[Collected data]
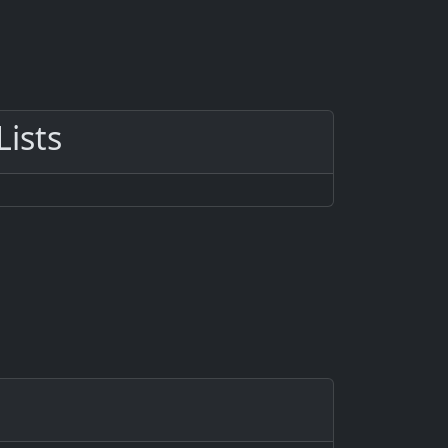
Lists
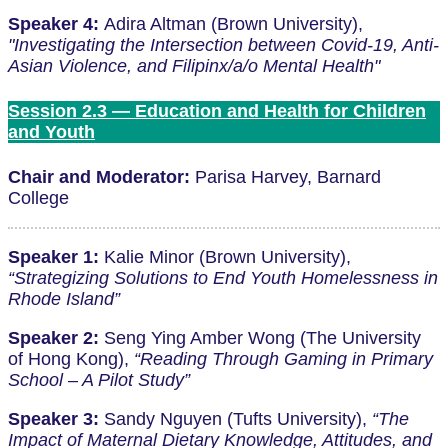
Speaker 4:
Adira Altman (Brown University),
"Investigating the Intersection between Covid-19, Anti-
Asian Violence, and Filipinx/a/o Mental Health"
Session 2.3 — Education and Health for Children
and Youth
Chair and Moderator:
Parisa Harvey, Barnard
College
Speaker 1:
Kalie Minor (Brown University),
“Strategizing Solutions to End Youth Homelessness in
Rhode Island”
Speaker 2:
Seng Ying Amber Wong (The University
of Hong Kong),
“Reading Through Gaming in Primary
School – A Pilot Study”
Speaker 3:
Sandy Nguyen (Tufts University),
“The
Impact of Maternal Dietary Knowledge, Attitudes, and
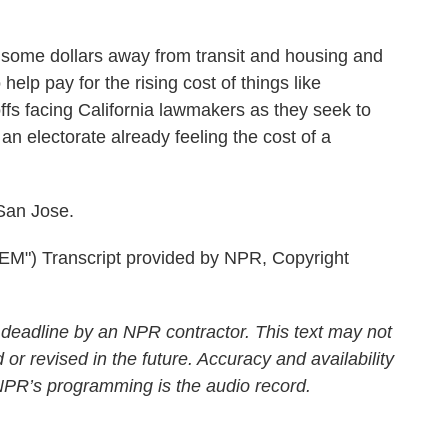
ome dollars away from transit and housing and
 help pay for the rising cost of things like
offs facing California lawmakers as they seek to
an electorate already feeling the cost of a
San Jose.
 Transcript provided by NPR, Copyright
 deadline by an NPR contractor. This text may not
 or revised in the future. Accuracy and availability
 NPR’s programming is the audio record.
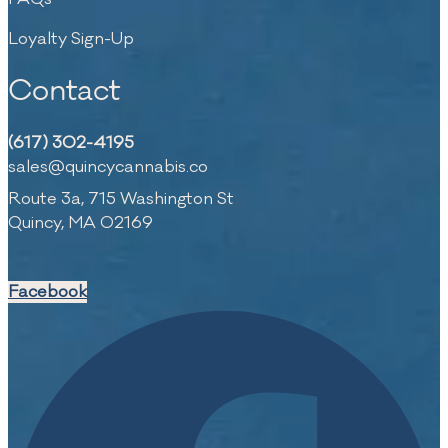
Loyalty Sign-Up
Contact
(617) 302-4195
sales@quincycannabis.co
Route 3a, 715 Washington St
Quincy, MA 02169
Facebook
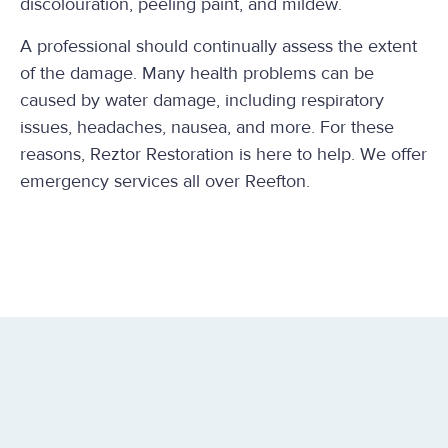
discolouration, peeling paint, and mildew.
A professional should continually assess the extent
of the damage. Many health problems can be
caused by water damage, including respiratory
issues, headaches, nausea, and more. For these
reasons, Reztor Restoration is here to help. We offer
emergency services all over Reefton.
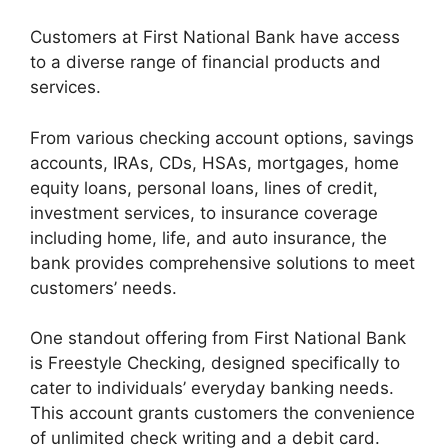
Customers at First National Bank have access
to a diverse range of financial products and
services.
From various checking account options, savings
accounts, IRAs, CDs, HSAs, mortgages, home
equity loans, personal loans, lines of credit,
investment services, to insurance coverage
including home, life, and auto insurance, the
bank provides comprehensive solutions to meet
customers’ needs.
One standout offering from First National Bank
is Freestyle Checking, designed specifically to
cater to individuals’ everyday banking needs.
This account grants customers the convenience
of unlimited check writing and a debit card.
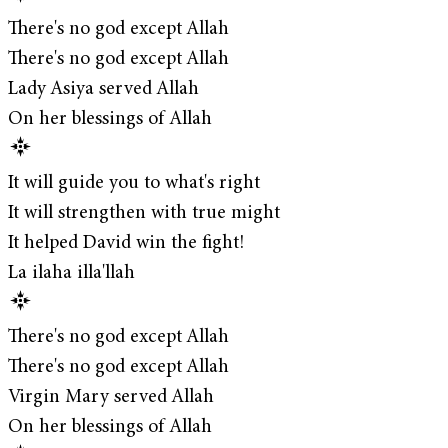
There's no god except Allah
There's no god except Allah
Lady Asiya served Allah
On her blessings of Allah
It will guide you to what's right
It will strengthen with true might
It helped David win the fight!
La ilaha illa'llah
There's no god except Allah
There's no god except Allah
Virgin Mary served Allah
On her blessings of Allah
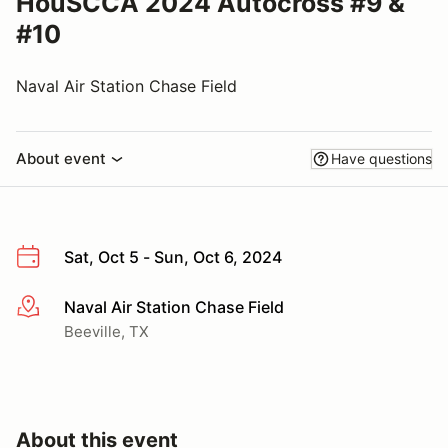
HouSCCA 2024 Autocross #9 &
#10
Naval Air Station Chase Field
About event
Have questions
Sat, Oct 5 - Sun, Oct 6, 2024
Naval Air Station Chase Field
More info
Beeville, TX
About this event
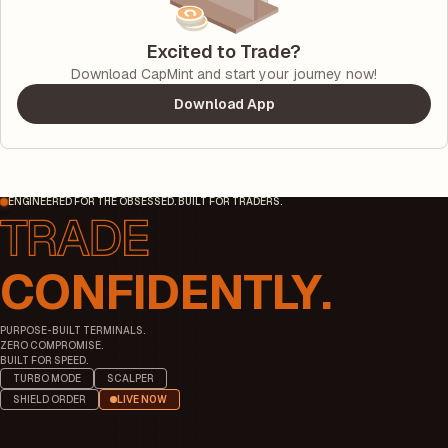
Excited to Trade?
Download CapMint and start your journey now!
Download App
ENGINEERED FOR THE OBSESSED. BUILT FOR TRADERS.
CONFIDENTLY.
PURPOSE-BUILT TERMINALS.
ZERO COMPROMISE.
BUILT FOR SPEED.
TURBO MODE
SCALPER
SHIELD ORDER
LIVE NOW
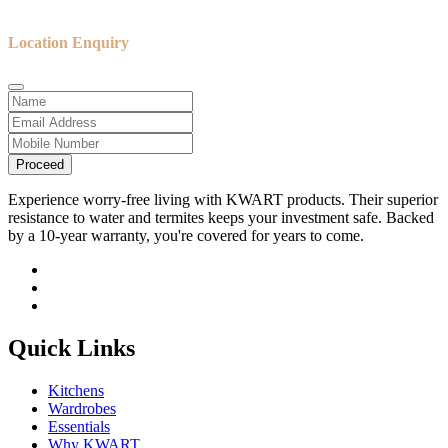
Location Enquiry
Proceed
Experience worry-free living with KWART products. Their superior
resistance to water and termites keeps your investment safe. Backed
by a 10-year warranty, you're covered for years to come.
Quick Links
Kitchens
Wardrobes
Essentials
Why KWART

What the exercise asks
Find all the lines with "investment" in the data and copy them.

Written solution
investment services, to insurance coverage
resistance to water and termites keeps your investment safe. Backed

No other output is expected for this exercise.